4.3 Saving Data Into Database

Circular Sankey offers the option of storing data. An unique job id is created every time user wants to save the data into database. There is a datagrid which shows all the job id's that specific user created so for. User can easily view the meta data and the actual diagram data. It is also possible to navigate and recreate the exactly same diagram with exactly same values that user left last time. So, we can say no user history will be lost.
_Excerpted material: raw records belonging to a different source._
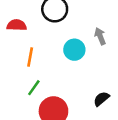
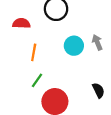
gray arrow: (100, 36) -> (97, 42), moved
black semicircle: (101, 99) -> (98, 90), turned 104

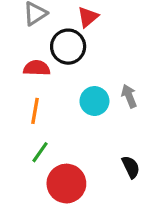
red semicircle: (21, 23) -> (37, 68), moved

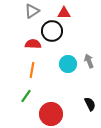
red triangle: (88, 17) -> (64, 13), turned 40
green line: (40, 152) -> (26, 96), moved

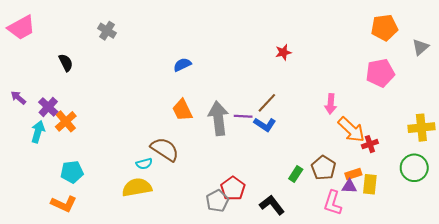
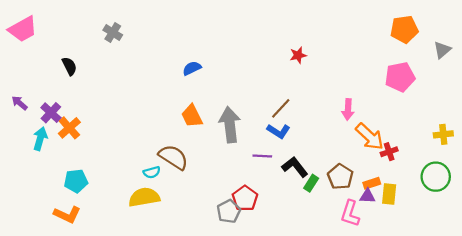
purple line: (243, 116) -> (262, 156), moved
yellow cross: (421, 128) -> (443, 134), size x0.7
black L-shape: (272, 205) -> (295, 167), moved

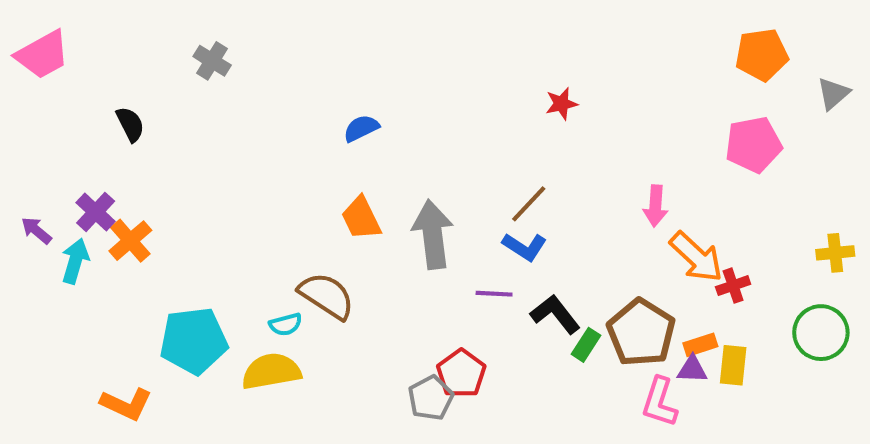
purple arrow: (20, 103) -> (36, 230), moved
brown pentagon: (340, 177) -> (641, 333), size x1.4
cyan pentagon: (76, 181) -> (194, 341), moved, size x1.5

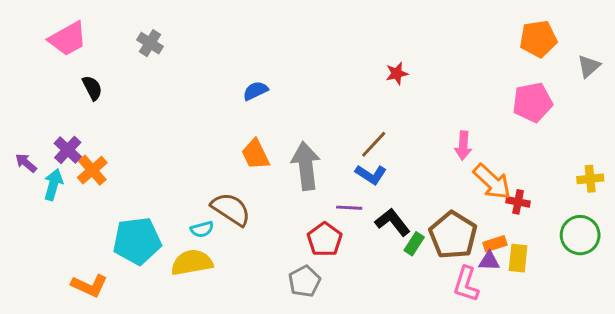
pink trapezoid: (42, 55) -> (68, 39), moved
red cross: (733, 286) -> (518, 202), turned 30
red pentagon: (461, 373) -> (325, 239), moved

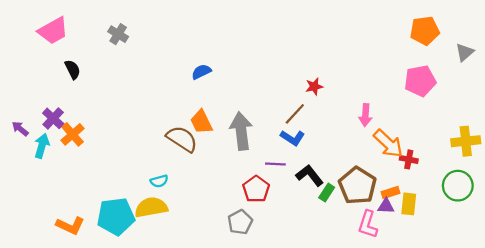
red star: (397, 73) -> (314, 87), moved
yellow cross: (590, 179) -> (466, 141), size x1.4
brown semicircle: (231, 209) -> (182, 139), moved
cyan pentagon: (137, 241) -> (116, 216), moved

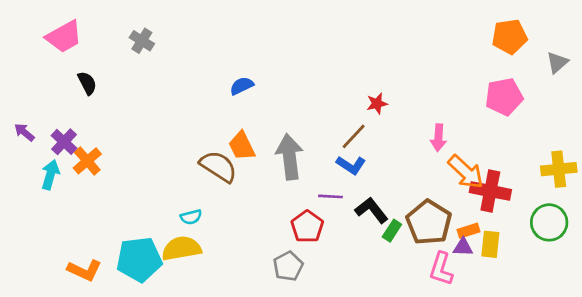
purple arrow: (20, 129) -> (24, 132), moved
red cross: (409, 159) -> (490, 191), size x1.8

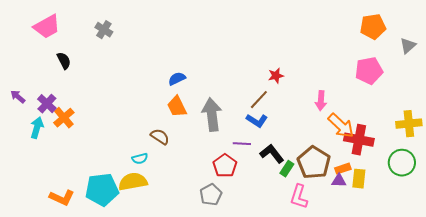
blue semicircle: (242, 86) -> (177, 79), moved
brown semicircle: (218, 166) -> (160, 137), moved, size x0.7
pink L-shape: (441, 269) -> (299, 197), moved

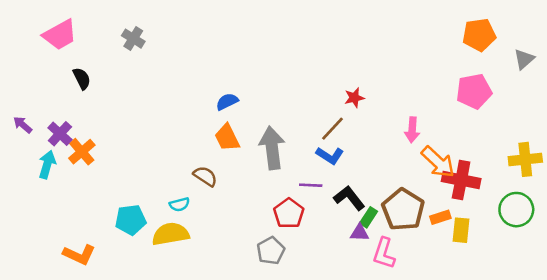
purple triangle: (339, 181) -> (359, 233), moved
cyan pentagon: (102, 190) -> (131, 220), moved, size x0.7

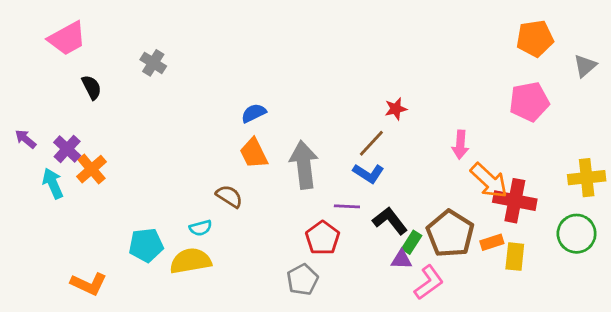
gray cross: (133, 39) -> (153, 63), moved
cyan arrow: (47, 165) -> (53, 183), turned -40
pink L-shape: (384, 253) -> (429, 282), turned -144

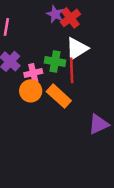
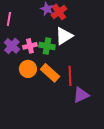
red line: (72, 70) -> (70, 76), moved
pink cross: (33, 73) -> (30, 46), moved

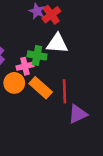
white triangle: (64, 36) -> (57, 43), turned 36
pink cross: (30, 46) -> (25, 66), moved

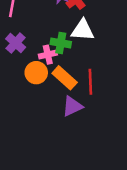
purple triangle: (78, 114) -> (72, 106), moved

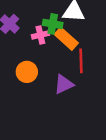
orange circle: (36, 73) -> (27, 72), moved
orange rectangle: (65, 78) -> (66, 39), moved

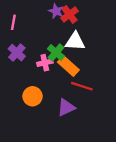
green cross: (53, 24) -> (56, 53), turned 30
red line: (81, 61) -> (82, 86), turned -70

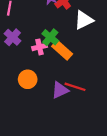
white triangle: (75, 41) -> (84, 20), moved, turned -30
red line: (82, 86) -> (75, 87), moved

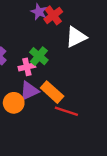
orange rectangle: (62, 50) -> (52, 92), moved
purple triangle: (60, 90) -> (29, 91), moved

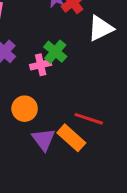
purple triangle: (29, 91) -> (44, 139), moved, turned -42
orange rectangle: (52, 92) -> (71, 138), moved

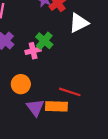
orange rectangle: (71, 138) -> (56, 106), turned -40

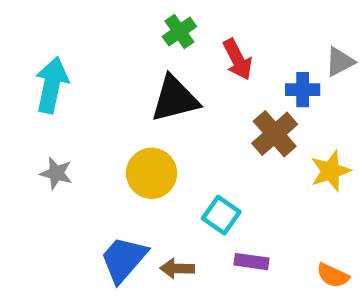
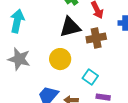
brown cross: (275, 134) -> (96, 38), moved, turned 30
gray star: (56, 173) -> (19, 59), size x1.6

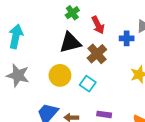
brown cross: (96, 38) -> (97, 54), turned -30
cyan square: (90, 77) -> (88, 84), moved

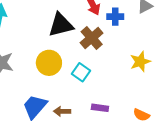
blue cross: (127, 38) -> (115, 17), moved

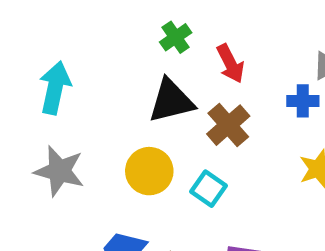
blue cross: (115, 17) -> (303, 101), moved

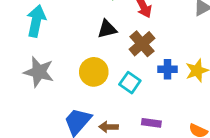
black triangle: (171, 101) -> (107, 29), size x0.7
blue cross: (303, 101) -> (167, 69), moved

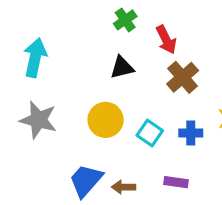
brown cross: (142, 44) -> (183, 77), moved
blue cross: (167, 69) -> (191, 133), moved

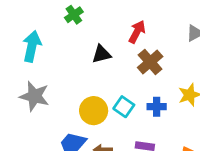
green cross: (125, 20) -> (74, 15), moved
red arrow: (166, 40) -> (137, 32), turned -125
yellow circle: (106, 120) -> (94, 111), moved

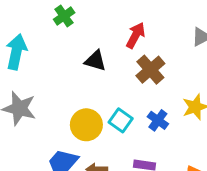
black triangle: (101, 54) -> (95, 61), turned 30
blue cross: (157, 107) -> (158, 120), turned 36

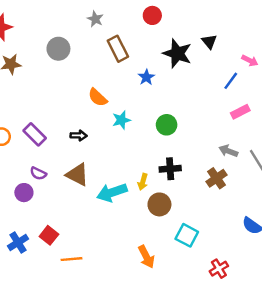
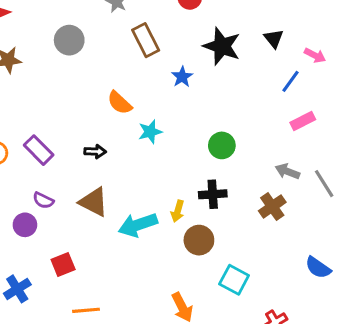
black triangle: (209, 42) -> (274, 39), moved
green circle: (167, 125) -> (222, 145), moved
red square: (49, 235) -> (63, 265), moved, turned 30

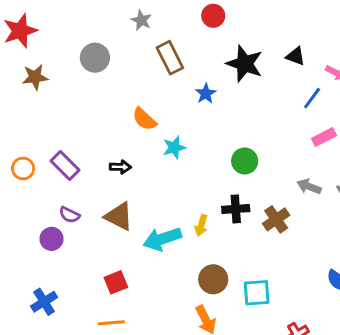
black triangle: (274, 39) -> (296, 56), turned -30
brown cross: (272, 207) -> (276, 219), moved
brown circle: (199, 240) -> (213, 279), moved
red square: (63, 265) -> (116, 282), moved
cyan square: (234, 280) -> (257, 293), turned -32

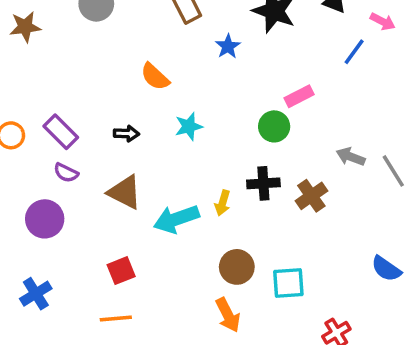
pink rectangle: (324, 137) -> (299, 96), moved
cyan star: (174, 148) -> (189, 126), moved
purple semicircle: (69, 215) -> (66, 173), moved
purple circle: (52, 239) -> (45, 219), size x1.4

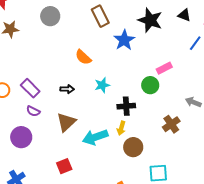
blue star: (228, 46) -> (124, 40), size x1.5
black cross: (263, 183) -> (126, 106), moved
brown triangle: (125, 192) -> (66, 122), turned 50
brown circle: (237, 267) -> (133, 147), moved

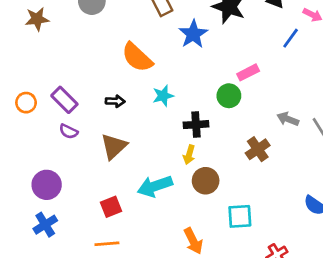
orange semicircle: (83, 57) -> (137, 57), size x1.4
purple circle: (21, 137) -> (47, 185), moved
cyan arrow: (95, 137) -> (155, 186), moved

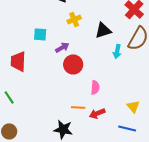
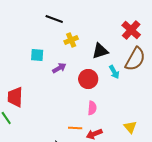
cyan arrow: (117, 51) -> (114, 72), turned -40
red trapezoid: (18, 61) -> (15, 97), moved
red circle: (73, 64) -> (88, 79), moved

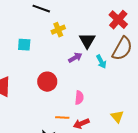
black triangle: (100, 51) -> (87, 41), turned -42
purple arrow: (59, 68) -> (75, 58), moved
red circle: (88, 79) -> (47, 82), moved

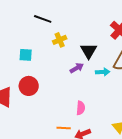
cyan arrow: (101, 62) -> (103, 72), turned -64
red circle: (47, 82) -> (29, 86), moved

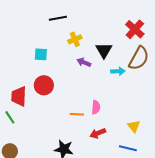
black line: (43, 19) -> (58, 18), turned -30
purple arrow: (77, 68) -> (84, 62), moved, turned -128
orange line: (64, 128) -> (77, 114), moved

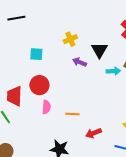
black line: (58, 18) -> (16, 18), moved
pink semicircle: (96, 107) -> (46, 107), moved

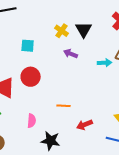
yellow cross: (70, 39) -> (62, 31), turned -32
black triangle: (99, 50) -> (84, 30), moved
pink semicircle: (46, 107) -> (32, 121), moved

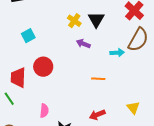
cyan square: (28, 46) -> (28, 36), moved, turned -32
orange line: (64, 106) -> (98, 79), moved

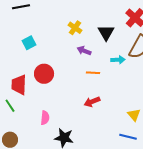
black triangle: (96, 20) -> (106, 33), moved
orange line: (98, 79) -> (93, 73), moved
red arrow: (97, 115) -> (92, 102), moved

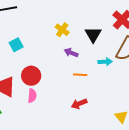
pink semicircle: (45, 118) -> (32, 96), moved

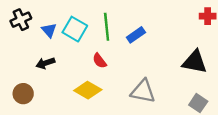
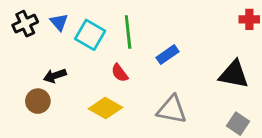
blue triangle: (49, 30) -> (59, 22), moved
blue rectangle: (136, 35) -> (168, 55), moved
brown circle: (23, 94) -> (38, 101), moved

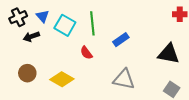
black arrow: (55, 76) -> (31, 37), moved
yellow diamond: (106, 108) -> (62, 79), moved

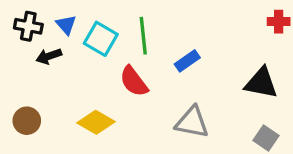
black cross: (18, 17) -> (28, 26), turned 36
red semicircle: (86, 53) -> (134, 81), size x1.5
brown circle: (27, 73) -> (27, 121), moved

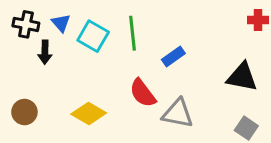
black arrow: (49, 56) -> (45, 52), turned -70
red semicircle: (134, 81) -> (143, 93), moved

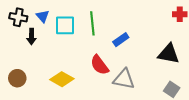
cyan square: (93, 36) -> (65, 25), turned -30

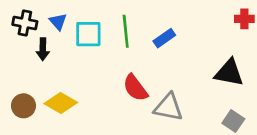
blue rectangle: (121, 40) -> (164, 38), moved
yellow diamond: (62, 79) -> (61, 103), moved

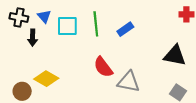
brown circle: (23, 106) -> (22, 91), moved

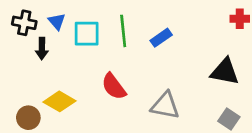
red semicircle: (103, 67) -> (114, 87), moved

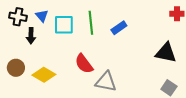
gray triangle: (165, 105) -> (106, 82), moved
brown circle: (28, 118) -> (16, 68), moved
4.4 Exporting Diagram as SVG

After successful completion of the diagram user can download the diagram as svg format. Other image format could be an option which we might focus in future.


5. Managing User History

Circular Sankey also have a portal for user maintenance page which is only accessible by admin type of users. An admin can fill the registration fields and create a new user. There is also other necessary measurements which ensure that every user is unique and no user will be able to view or access the data or history of other users.



6. Conclusion

A graphical representation of some abstract idea is always much meaningful and easy to understand. When we have some complex statistical data, the idea of representing it into some kind of pictorial form could be very useful. This is the point of interest for the people who like to work with the technology of data visualization. Sankey diagram is widely used graphical way to describe statistical data of industrial and material flow. The number of available online tool of creating sankey diagram from raw data is still not enough or not good enough to deal with increasing number of user's expectations. Moreover, they are often found unable to handle exceptions. Introducing circular behavior was one of these main exceptions or better say user expectation which has been discussed recently. We also found some other areas which could also be a point of interest in near future. A much closer look into D3.js will essentially increase the performance of circular sankey and meet the emerging need of experts in coming days.